Bluestone Trials

Women and Facial Pain Study

Facial Pain causing you discomfort?
Status: Completed.

The purpose of this study is to better understand the underlying causes of facial pain involving the chewing muscles, by comparing sleep behavior and other nervous system patterns of women with and without chronic facial pain. 

If you are a woman who is at least 18 years of age and suffer from a TMJ problem, involving pain or ache in the chewing muscles of your face, then you may qualify to participate in a research study at the NYU Bluestone Center for Clinical Research.

This TMJ study conducted at the NYU Bluestone Center for Clinical Research requires that interested participants must be diagnosed by with a muscle-pain-based TMJ problem by NYU Bluestone research investigators, meet other study criteria, and be willing to comply with study procedures and required study participation visits to be eligible to participate in this study.

This study consists of 3 visits: the first will be a four-hour daytime study at our study site and the 2nd and 3rd visits will involve consecutive overnight stays at an NYU-affiliated sleep lab in Manhattan.
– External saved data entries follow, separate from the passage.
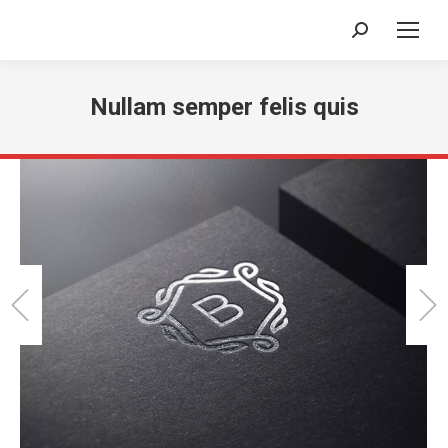
Search:
Nullam semper felis quis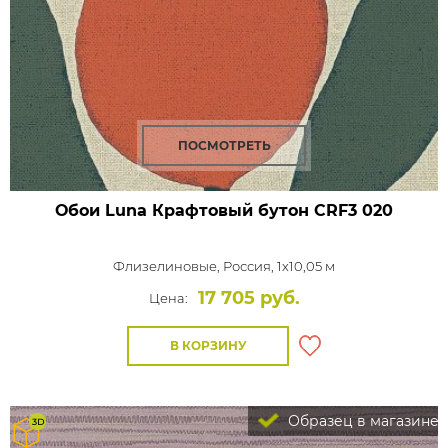
ПОСМОТРЕТЬ
Обои Luna Крафтовый бутон
CRF3 020
Флизелиновые,
Россия, 1x10,05 м
17 705 руб.
Цена:
В КОРЗИНУ
Образец в магазине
All study visits will be completed within one week. Participants will be compensated for time and travel expenses, if they qualify. 

Study Background:

Muscle-based TMJ problems involve pain or ache in the chewing muscles of the face. Their cause is a matter of scientific controversy. This study is not a treatment study, but is designed to help doctors and scientists understand the possible causes of muscle-based TMJ. Some doctors think that they are caused by grinding and clenching of the teeth, especially at night. Some doctors think that they are caused by how the central nervous system (brain and spinal cord) processes painful sensations. By studying facial muscle activity during sleep and during the day, as well as studying how the nervous system of people with TMJ pain respond when patients feel warm-to-hot surfaces, this study will help to identify the cause of muscle-based TMJ problems.